VIENNA: Iran’s production of highly enriched uranium continues and it has not improved cooperation with the UN nuclear watchdog despite a resolution demanding this at the agency’s last board meeting, watchdog reports seen by Reuters showed on Thursday.

Iran’s stock of uranium in the form of uranium hexafluoride enriched to up to 60 percent purity, close to the roughly 90 percent of weapons grade, grew an estimated 22.6 kg to 164.7 kg, one of the two confidential quarterly International Atomic Energy Agency reports sent to member states said.

According to an IAEA yardstick, that is 2 kg short of being enough, in theory, if enriched further, for four nuclear bombs.

“The (IAEA) Director General (Rafael Grossi) expresses the hope that his initial exchange with President Pezeshkian will be followed by an early visit to Iran and the establishment of a fluid, constructive dialogue that swiftly leads to concrete results,” said one of the two confidential, quarterly IAEA reports sent to member states on Thursday.
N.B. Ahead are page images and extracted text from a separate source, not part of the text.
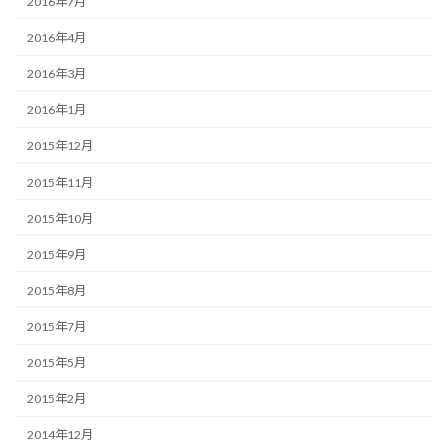
2016年7月
2016年4月
2016年3月
2016年1月
2015年12月
2015年11月
2015年10月
2015年9月
2015年8月
2015年7月
2015年5月
2015年2月
2014年12月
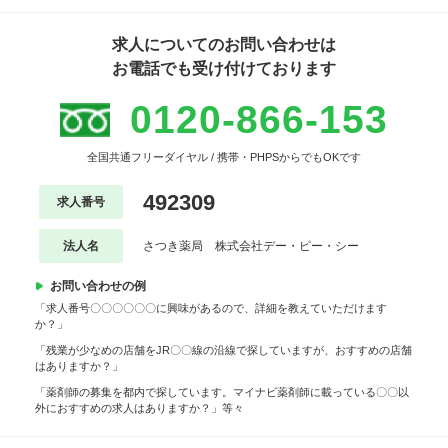
求人についてのお問い合わせは
お電話でも受け付けております
0120-866-153
全国共通フリーダイヤル / 携帯・PHPSからでもOKです
492309
求人番号
法人名
さつき薬局 株式会社デー・ピー・シー
お問い合わせの例
「求人番号〇〇〇〇〇〇に興味があるので、詳細を教えていただけます
か？」
「残業が少なめの店舗をJR〇〇線の沿線で探していますが、おすすめの店舗
はありますか？」
「薬剤師の募集を都内で探しています。マイナビ薬剤師に載っている〇〇以
外におすすめの求人はありますか？」等々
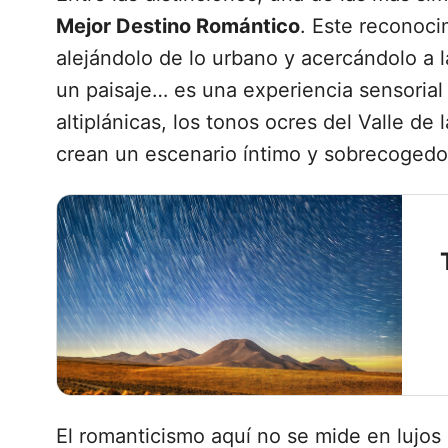
Mejor Destino Romántico
. Este reconoc
alejándolo de lo urbano y acercándolo a 
un paisaje… es una experiencia sensorial
altiplánicas, los tonos ocres del Valle de
crean un escenario íntimo y sobrecogedo
El romanticismo aquí no se mide en lujos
There has been no progress in the past quarter on several long-standing issues that have soured relations between the IAEA and Tehran, including Iran’s barring of IAEA inspectors specialised in enrichment and Iran’s failure to explain uranium traces at undeclared sites, the reports showed.

At the same time, the Islamic Republic has added cascades, or clusters, of centrifuges, machines that refine uranium, at its main enrichment sites in Natanz and Fordow.